The Queen of the Ring by Jeff Leen
Author:Jeff Leen
Language: eng
Format: epub
Publisher: Grove/Atlantic, Inc.
Published: 2009-04-05T04:00:00+00:00
13
A Bout with Nell
The carefully crafted equilibrium that sustained the professional lives of Mildred Burke and Billy Wolfe, all the lies, evasions, and compromises, began to unravel after the automobile accident. With the champion injured and unable to perform, the future of the business was in doubt. Burke’s injuries, of course, brought up the question of succession. Nell Stewart and June Byers had both been listed for years as the number one contender. Gloria Barattini, the beauty with the opera-trained voice, waited in the wings. It was during this period that Wolfe’s allegiance to Stewart came to the fore. She had been his lover and his lady-wrestler-in-waiting for many years now. She had also become as big a draw as Burke.

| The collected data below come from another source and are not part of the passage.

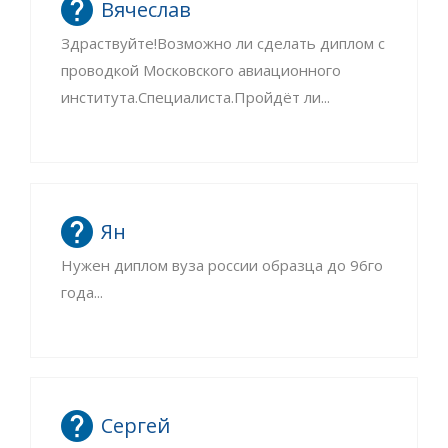
Вячеслав
Здраствуйте!Возможно ли сделать диплом с
проводкой Московского авиационного
института.Специалиста.Пройдёт ли...
Ян
Нужен диплом вуза россии образца до 96го
года...
Сергей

Millie hated her. In her autobiography she said she heard from other wrestlers that Billy and Nell made fun of her behind her back. “One of his favorite sayings was that I was so dumb, all he had to do was throw me a hamburger or a fish and I would keep quiet,” Burke wrote. “Nell Stewart once suggested that my expense allowance on the road be limited to $25 a week, since that would be more than enough.” Burke said they also joked about her thirty-one-inch bust. “Although I had a near-perfect body for a female athlete, the family genes gave us all small breasts,” she later wrote. “This was a source of huge humor for Billy Wolfe. He enjoyed citing the superior endowment of Nell Stewart in that category.” One time, in the dressing room before a match in Atlanta, Nell cupped her thirty-eight-inch breasts and told Millie, “These are the real thing.” Burke shot back: “My husband knows they’re the real thing. But what’s important is what’s under them, the heart. When your heart gets to be the real thing, you’ll have something to brag about.” Millie said she then took revenge on Nell in the ring, “throwing her around like a bean bag and finishing her in two straight falls.” Back in the dressing room Millie told her, “Nell, that’s the real thing.”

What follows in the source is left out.